• **RECORDS FOR PROCESSING**
= Beginning of Section =

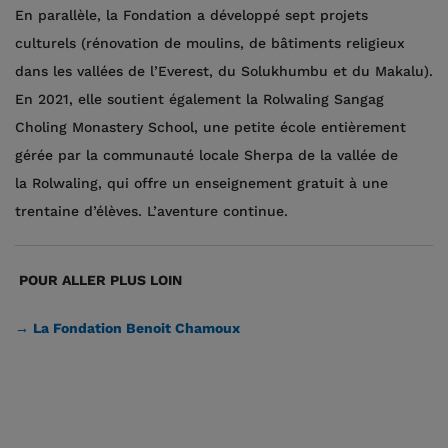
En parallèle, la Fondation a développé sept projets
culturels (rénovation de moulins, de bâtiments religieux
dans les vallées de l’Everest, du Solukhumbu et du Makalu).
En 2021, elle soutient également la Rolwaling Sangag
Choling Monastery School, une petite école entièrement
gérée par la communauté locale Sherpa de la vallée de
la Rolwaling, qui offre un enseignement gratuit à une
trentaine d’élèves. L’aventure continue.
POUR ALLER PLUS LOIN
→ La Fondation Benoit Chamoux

= End of Section =
= Beginning of Section =

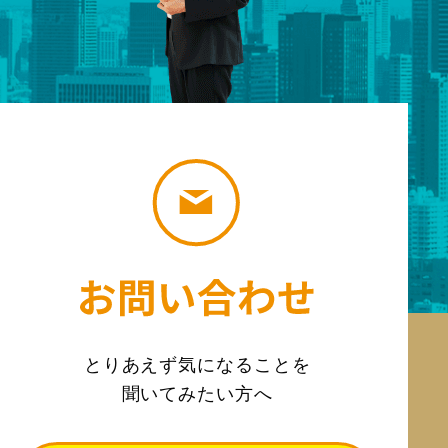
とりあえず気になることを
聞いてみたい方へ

= End of Section =
= Beginning of Section =

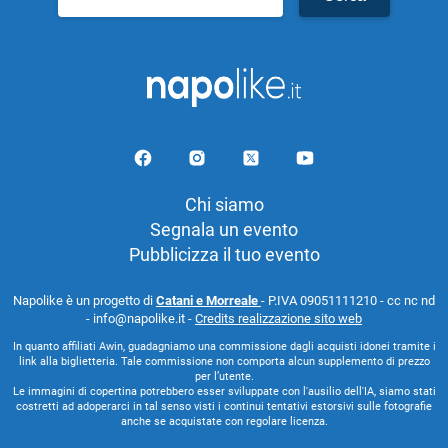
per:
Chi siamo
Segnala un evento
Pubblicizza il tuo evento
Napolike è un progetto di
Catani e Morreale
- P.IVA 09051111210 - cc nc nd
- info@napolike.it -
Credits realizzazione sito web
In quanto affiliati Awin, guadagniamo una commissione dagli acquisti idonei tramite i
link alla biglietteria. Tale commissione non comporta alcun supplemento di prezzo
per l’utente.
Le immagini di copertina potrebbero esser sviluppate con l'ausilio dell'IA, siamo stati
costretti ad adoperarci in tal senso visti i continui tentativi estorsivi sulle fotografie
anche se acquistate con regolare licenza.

= End of Section =

• **TRY IT**
Pull every line with the word "siamo" from the data.

• **EXERCISE RESPONSE**
Chi siamo
Le immagini di copertina potrebbero esser sviluppate con l'ausilio dell'IA, siamo stati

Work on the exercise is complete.